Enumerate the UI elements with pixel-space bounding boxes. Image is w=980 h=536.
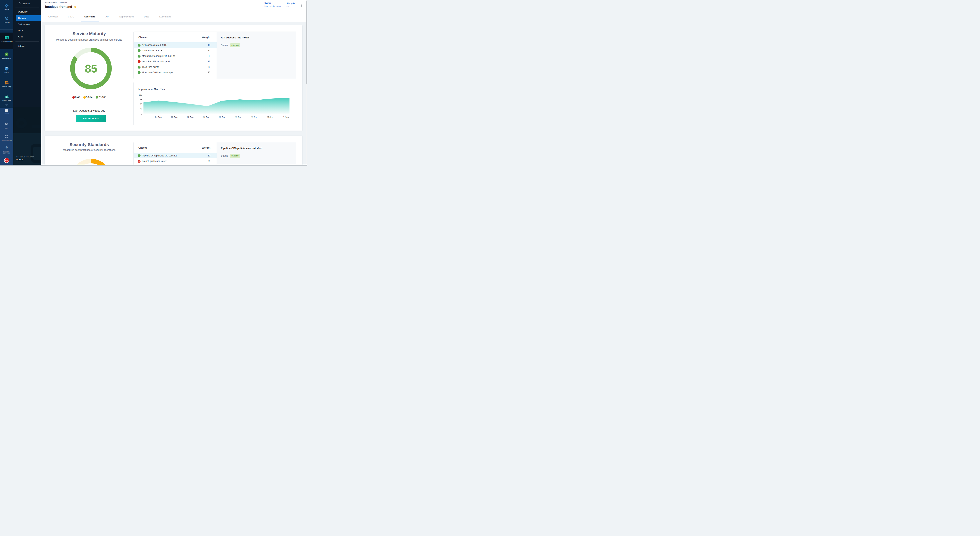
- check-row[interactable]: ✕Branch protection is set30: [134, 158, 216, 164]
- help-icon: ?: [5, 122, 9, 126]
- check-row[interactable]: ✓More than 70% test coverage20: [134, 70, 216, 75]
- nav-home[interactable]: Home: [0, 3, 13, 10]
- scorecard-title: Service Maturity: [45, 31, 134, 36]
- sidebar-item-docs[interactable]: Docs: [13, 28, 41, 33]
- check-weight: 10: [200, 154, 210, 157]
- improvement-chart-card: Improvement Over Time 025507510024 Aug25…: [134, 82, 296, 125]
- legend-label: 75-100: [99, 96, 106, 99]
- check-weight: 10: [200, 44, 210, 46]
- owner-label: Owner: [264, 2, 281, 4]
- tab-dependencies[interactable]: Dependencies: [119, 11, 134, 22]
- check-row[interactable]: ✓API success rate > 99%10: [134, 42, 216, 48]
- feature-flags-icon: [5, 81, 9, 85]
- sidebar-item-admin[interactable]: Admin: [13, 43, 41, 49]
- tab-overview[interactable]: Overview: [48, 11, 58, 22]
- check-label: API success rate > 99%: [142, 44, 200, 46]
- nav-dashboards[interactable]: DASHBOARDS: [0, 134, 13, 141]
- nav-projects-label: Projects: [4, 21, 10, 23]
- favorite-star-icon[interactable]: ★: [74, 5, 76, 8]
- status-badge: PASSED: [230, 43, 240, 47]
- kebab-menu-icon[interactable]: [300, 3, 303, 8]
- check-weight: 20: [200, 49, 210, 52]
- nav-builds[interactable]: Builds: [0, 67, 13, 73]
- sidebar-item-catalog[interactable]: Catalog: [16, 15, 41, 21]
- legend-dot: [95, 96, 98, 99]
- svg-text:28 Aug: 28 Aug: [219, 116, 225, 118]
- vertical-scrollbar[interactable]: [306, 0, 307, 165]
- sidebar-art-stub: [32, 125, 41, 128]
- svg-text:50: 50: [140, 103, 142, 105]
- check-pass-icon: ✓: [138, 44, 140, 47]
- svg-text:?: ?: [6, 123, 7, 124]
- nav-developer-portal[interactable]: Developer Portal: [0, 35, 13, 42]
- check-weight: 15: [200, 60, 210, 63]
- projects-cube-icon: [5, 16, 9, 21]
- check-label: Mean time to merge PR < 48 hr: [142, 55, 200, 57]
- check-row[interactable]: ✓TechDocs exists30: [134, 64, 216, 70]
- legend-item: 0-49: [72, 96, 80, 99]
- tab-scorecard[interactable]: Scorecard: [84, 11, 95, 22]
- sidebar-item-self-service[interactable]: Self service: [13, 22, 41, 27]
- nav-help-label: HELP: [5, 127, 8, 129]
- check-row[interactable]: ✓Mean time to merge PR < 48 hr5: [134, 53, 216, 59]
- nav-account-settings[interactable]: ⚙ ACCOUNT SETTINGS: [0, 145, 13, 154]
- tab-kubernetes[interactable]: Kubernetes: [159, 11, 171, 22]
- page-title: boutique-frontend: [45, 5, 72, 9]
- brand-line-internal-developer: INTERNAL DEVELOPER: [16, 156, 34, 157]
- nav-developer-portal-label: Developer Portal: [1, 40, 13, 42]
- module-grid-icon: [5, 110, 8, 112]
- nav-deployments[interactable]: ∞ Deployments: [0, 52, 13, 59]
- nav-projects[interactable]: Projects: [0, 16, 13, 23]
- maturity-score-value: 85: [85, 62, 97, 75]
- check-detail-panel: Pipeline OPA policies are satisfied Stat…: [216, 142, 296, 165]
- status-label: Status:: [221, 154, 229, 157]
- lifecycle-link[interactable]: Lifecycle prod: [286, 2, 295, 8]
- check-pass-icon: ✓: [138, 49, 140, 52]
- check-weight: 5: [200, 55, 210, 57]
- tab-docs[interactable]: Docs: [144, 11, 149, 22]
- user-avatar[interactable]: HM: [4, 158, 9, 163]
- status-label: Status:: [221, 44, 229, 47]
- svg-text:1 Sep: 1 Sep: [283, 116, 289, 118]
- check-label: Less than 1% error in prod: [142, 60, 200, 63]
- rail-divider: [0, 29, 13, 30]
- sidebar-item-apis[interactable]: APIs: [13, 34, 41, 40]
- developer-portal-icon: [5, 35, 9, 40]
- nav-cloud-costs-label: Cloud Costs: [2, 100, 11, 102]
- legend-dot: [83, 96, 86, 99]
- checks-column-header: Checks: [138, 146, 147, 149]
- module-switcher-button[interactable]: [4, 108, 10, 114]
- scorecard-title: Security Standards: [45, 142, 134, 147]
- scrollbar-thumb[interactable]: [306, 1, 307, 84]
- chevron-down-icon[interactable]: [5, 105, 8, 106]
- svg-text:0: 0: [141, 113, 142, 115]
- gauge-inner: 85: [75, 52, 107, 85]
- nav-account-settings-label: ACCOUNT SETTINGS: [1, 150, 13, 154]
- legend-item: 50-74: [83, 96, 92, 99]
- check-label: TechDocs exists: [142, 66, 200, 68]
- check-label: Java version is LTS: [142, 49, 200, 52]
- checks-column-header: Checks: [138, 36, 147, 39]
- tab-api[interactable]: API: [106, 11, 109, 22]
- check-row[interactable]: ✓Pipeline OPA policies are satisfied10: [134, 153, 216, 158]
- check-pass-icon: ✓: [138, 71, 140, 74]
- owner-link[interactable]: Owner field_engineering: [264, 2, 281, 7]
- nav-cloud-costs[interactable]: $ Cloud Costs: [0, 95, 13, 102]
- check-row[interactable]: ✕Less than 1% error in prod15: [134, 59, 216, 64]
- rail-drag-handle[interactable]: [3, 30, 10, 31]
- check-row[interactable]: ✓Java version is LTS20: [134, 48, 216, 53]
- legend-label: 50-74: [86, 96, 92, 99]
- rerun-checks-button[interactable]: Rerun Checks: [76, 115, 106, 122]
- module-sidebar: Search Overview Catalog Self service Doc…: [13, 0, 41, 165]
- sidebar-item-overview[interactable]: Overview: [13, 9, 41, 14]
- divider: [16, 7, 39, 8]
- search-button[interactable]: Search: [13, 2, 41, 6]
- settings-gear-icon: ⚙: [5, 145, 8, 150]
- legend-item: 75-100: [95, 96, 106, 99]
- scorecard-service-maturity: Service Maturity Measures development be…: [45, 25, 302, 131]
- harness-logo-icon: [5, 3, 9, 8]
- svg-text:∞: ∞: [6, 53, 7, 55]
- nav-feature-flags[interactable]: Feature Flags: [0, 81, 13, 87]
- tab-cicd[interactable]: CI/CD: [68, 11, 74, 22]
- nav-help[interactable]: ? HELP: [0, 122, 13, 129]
..............................
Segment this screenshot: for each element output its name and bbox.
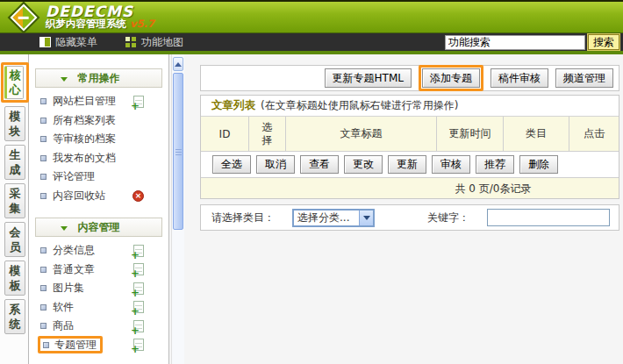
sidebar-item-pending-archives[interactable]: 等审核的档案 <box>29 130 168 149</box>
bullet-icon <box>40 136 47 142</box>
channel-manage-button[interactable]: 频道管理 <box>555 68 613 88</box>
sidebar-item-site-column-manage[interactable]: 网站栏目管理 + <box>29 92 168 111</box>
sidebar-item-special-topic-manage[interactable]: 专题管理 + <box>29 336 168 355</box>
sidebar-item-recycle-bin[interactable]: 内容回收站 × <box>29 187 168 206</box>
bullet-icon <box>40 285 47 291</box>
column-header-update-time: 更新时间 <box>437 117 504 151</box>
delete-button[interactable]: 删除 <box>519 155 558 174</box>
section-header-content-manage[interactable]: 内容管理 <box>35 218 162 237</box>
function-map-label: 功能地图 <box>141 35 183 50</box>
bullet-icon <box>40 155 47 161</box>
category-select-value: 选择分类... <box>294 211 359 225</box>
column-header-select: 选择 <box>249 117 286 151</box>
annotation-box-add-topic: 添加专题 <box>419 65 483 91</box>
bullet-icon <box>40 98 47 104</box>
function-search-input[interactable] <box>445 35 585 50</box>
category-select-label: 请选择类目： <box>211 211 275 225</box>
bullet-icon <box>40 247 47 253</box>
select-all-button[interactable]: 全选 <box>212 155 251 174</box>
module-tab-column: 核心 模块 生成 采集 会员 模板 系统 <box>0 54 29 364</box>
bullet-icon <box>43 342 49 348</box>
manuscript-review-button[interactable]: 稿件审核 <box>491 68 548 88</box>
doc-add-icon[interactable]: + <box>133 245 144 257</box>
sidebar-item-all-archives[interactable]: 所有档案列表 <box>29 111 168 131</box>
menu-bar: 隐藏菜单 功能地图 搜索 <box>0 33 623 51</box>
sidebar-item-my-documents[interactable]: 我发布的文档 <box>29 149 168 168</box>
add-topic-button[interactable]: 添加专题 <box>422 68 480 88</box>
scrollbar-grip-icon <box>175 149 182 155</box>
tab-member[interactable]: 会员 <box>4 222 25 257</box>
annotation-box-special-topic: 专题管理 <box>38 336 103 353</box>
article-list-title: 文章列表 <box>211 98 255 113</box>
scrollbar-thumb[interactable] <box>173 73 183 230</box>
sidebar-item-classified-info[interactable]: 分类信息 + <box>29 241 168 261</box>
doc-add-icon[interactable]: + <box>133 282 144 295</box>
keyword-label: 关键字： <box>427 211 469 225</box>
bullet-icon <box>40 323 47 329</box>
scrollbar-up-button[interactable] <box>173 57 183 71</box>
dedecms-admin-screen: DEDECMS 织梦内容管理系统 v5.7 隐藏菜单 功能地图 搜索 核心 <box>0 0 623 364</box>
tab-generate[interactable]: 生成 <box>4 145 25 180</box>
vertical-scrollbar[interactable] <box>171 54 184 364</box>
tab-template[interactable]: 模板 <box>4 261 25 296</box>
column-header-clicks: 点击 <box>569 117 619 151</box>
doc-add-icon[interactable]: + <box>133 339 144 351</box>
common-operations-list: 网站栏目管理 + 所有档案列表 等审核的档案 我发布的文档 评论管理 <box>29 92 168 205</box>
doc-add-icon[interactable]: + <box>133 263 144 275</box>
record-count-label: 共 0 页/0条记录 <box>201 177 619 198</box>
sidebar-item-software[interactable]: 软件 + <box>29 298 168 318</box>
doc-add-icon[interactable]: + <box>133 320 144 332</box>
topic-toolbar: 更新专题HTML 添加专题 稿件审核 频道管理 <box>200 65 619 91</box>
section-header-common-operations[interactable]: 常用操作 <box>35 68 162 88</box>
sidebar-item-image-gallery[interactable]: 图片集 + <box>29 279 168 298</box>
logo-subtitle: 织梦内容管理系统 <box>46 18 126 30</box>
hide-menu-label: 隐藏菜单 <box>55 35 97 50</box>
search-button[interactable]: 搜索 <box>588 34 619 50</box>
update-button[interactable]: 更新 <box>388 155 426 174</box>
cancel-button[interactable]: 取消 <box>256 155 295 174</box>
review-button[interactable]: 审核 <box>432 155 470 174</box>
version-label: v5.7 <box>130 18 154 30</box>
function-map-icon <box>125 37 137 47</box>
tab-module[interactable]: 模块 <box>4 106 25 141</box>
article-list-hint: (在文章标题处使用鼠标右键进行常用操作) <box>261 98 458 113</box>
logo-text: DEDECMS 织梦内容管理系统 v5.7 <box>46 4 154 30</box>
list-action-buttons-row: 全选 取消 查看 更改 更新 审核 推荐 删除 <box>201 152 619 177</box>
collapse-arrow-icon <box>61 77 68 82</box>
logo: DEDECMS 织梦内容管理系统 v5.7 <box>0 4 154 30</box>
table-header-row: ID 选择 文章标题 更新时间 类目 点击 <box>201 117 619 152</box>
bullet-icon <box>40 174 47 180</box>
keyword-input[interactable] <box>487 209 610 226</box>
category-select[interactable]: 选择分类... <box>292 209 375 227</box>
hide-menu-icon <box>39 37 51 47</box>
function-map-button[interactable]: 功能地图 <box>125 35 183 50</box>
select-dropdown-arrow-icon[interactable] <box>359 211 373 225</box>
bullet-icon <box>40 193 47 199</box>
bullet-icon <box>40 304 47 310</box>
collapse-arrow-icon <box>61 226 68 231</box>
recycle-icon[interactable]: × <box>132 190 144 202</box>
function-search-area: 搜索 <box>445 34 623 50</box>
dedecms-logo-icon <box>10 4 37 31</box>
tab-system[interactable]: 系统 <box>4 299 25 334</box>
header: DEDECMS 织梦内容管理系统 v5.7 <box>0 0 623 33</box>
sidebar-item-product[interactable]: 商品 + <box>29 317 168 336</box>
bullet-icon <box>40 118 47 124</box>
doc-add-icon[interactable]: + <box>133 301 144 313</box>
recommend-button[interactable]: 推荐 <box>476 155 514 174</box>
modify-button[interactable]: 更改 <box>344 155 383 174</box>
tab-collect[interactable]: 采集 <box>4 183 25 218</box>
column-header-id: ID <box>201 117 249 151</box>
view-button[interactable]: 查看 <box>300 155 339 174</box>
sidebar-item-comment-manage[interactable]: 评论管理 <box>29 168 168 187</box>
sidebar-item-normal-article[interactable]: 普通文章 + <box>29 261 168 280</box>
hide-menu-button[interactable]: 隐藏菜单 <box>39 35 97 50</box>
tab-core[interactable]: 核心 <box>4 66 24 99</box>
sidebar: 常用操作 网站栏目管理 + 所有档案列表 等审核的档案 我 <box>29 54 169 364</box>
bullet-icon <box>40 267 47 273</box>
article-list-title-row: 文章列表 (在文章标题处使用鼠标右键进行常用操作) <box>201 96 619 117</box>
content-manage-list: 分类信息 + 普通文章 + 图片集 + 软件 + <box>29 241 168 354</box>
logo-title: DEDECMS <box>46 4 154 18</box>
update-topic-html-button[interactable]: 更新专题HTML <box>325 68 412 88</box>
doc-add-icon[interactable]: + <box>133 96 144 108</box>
..............................
### Task description
Within the listing above, filter for lines holding the string "checks" and copy each one.

### Result below
- checks-column-header: Checks: [138, 146, 147, 149]
- checks-column-header: Checks: [138, 36, 147, 39]
- rerun-checks-button[interactable]: Rerun Checks: [76, 115, 106, 122]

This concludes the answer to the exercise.